Menemukan hukum tidak selamanya mudah karena
undang-undang itu tidak lengkap. Tidak ada undang-undang yang
lengkap-selengkap-lengkapnya. Untuk menemukan hukum notaris harus menguasai
metode penemuan hukum dan sumber penemuan hukum serta sistem hukum. Tidak
jarang terjadi ada sarjana hukum yang berpetualang di bidang hukum : mencoba menciptakan konstruksi-konstruksi
hukum baru atau menemukan hukum dengan menyimpang dari sitem hukum.
Jadi tidaklah cukup
bagi notaris hanya menguasai kaedah-kaedah hukum atau peraturan
perundang-undangan saja. Ia harus pula mahir dalam penemuan hukum. Ia harus
kreatif dan terampil menemukan hukumnya dari peristiwa yang dihadapkan
kepadanya. Tidak ada dua peristiwa yang sama. Peristiwa yang diajukan pada
umumnya selalu masih “mentah” dan menjadi tugas notarislah untuk menjaringnya
dan kemudian merumuskan menjadi peristiwa hukum. Penemuan hukum ini merupakn
pekerjaan yang tidak mudah. Di samping hakim, notaris adalah penemuan hukum
atau pencipta hukum. Akta yang dibuatnya berisi hukum yang ditemukan atau
diciptakannya dari atau berdasakan peristiwa yang diajukan oleh client padanya.

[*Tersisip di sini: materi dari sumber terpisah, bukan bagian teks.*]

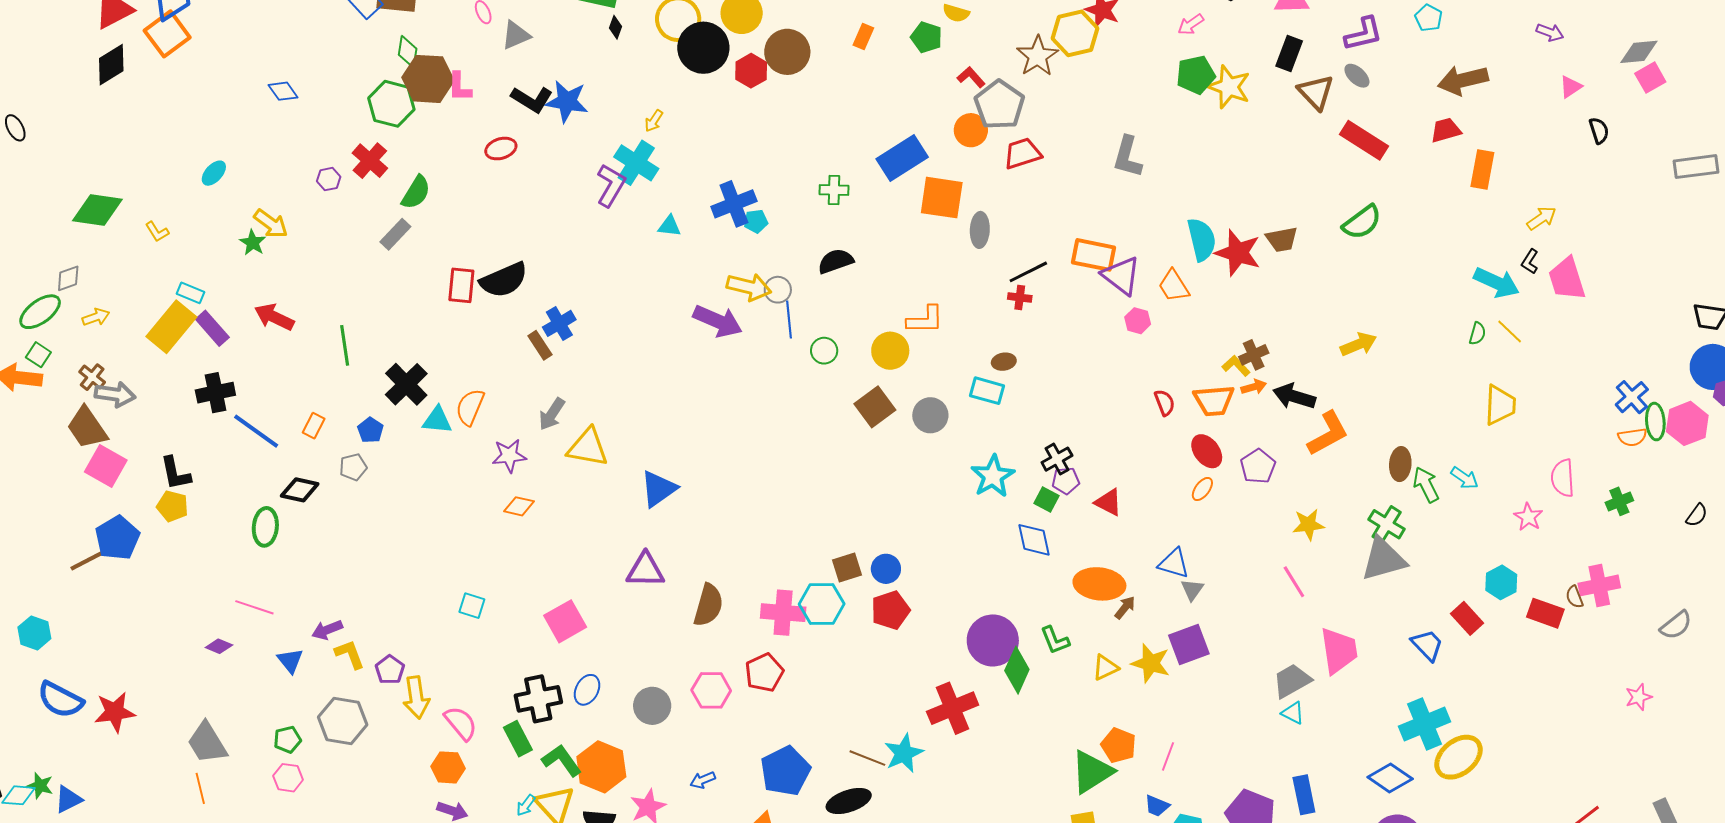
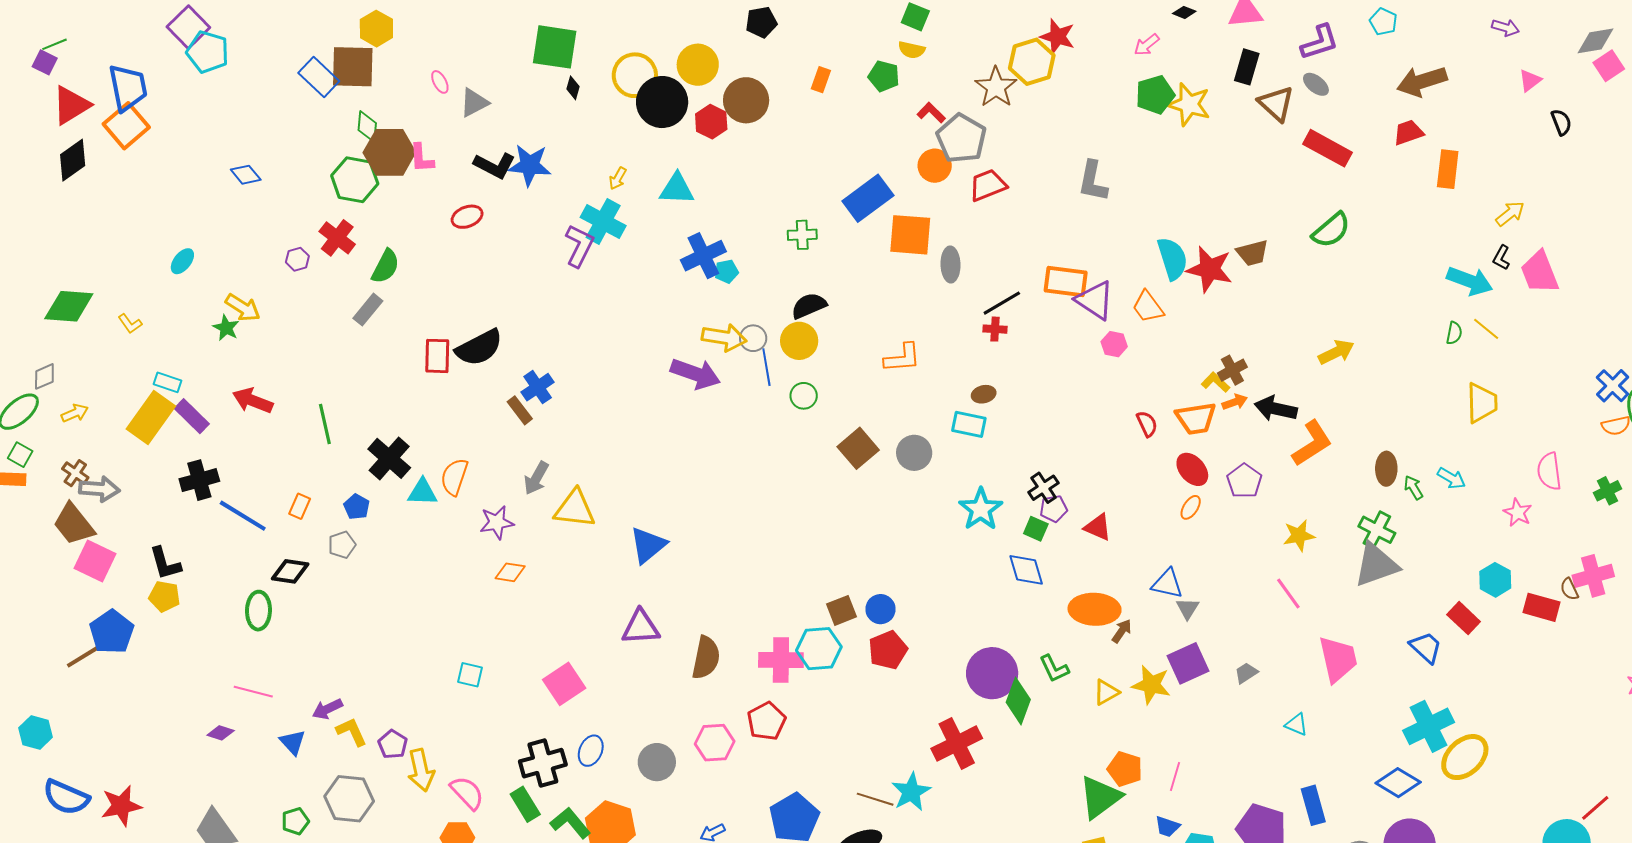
cyan triangle: (669, 226) -> (677, 189), moved, size x1.5
yellow circle: (890, 351) -> (799, 341), moved
green arrow: (1426, 485) -> (1413, 487), size x0.7
gray trapezoid: (1292, 681) -> (1246, 673), moved, size x0.6

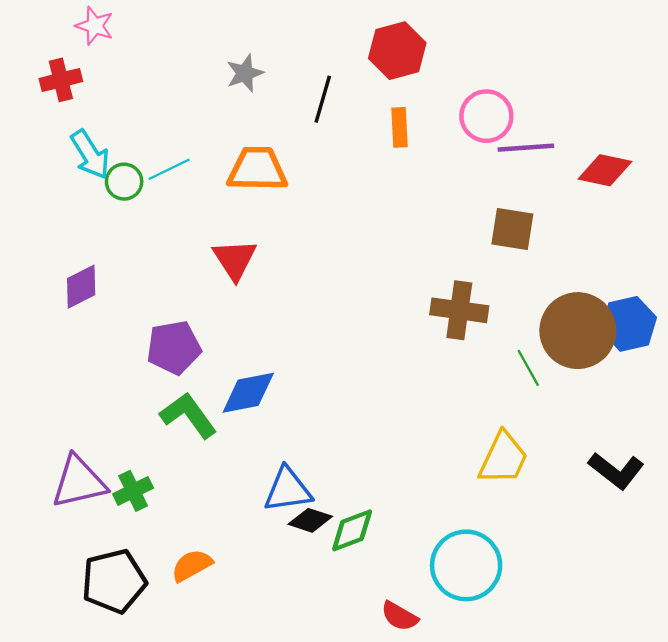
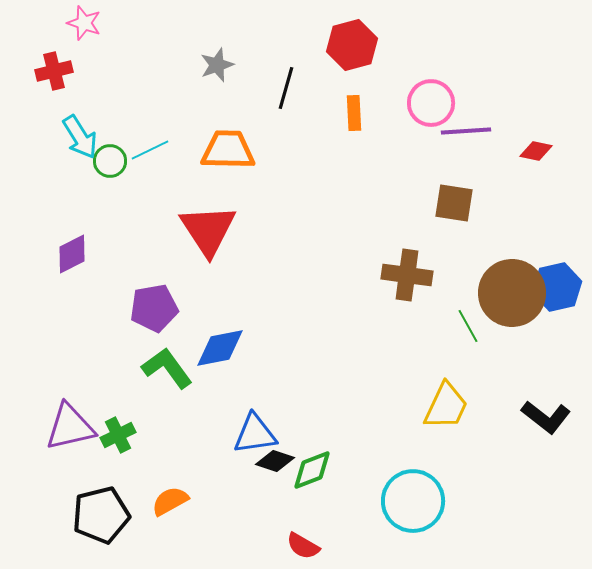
red diamond: (605, 170) -> (536, 151), size x0.7
red triangle: (235, 259) -> (208, 230), size x1.4
red semicircle: (399, 616) -> (303, 546), moved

Apa yang dihasilkan dari penemuan hukum oleh notaris adalah penemuan hukum oleh
hakim. Sedangkan apa yang dihasilkan oleh ilmuwan sarjana hukum bukanlah hukum,
tidak mempunyai kekuatan mengikat sebagai hukum, melainkan ilmu.
Disamping harus
menguasai kaedah hukum atau peraturan perundang-undang yang bersangkutan dan
penemuan hukum notaris harus mendalami juga sistem hukum. Jangan sampai dalam
membuat akta atau melakukan penemuan hukum notaris menyimpang dari sistem
hukum. Harus diingat bahwa sistem hukum itu mengenal unsure-unsur, pembagian,
mempunyai sifat keajegan (konsistensi) lengkap dan mempunyai konsep-konsep
fundamental.
Jadi tidaklah tepat
kalau dikatkan bahwa tugas notaris itu mudah dan merupakan routine. Tugas
notaris dalam hukum perdata nasional adalah membuat akta dengan merumuskan
peristiwa hukum dari peristiwa konkrit yang masih “mentah” dengan jalan
penemuan hukum. Penemuan hukum bukanlah merupakan kegiatan routine, karena
tidak ada peristiwa yang sama dan untuk penemuan hukum diperlukan kreativitas.
Tugas itu harus disertai dengan pengetahuan tehnis, yaitu penguasa tentang
peraturan-peraturan, sistem dan penemuan hukum.
Pengetahuan tehnis
tersebut diatas harus pula disertai dengan sikap mental yang tinggi.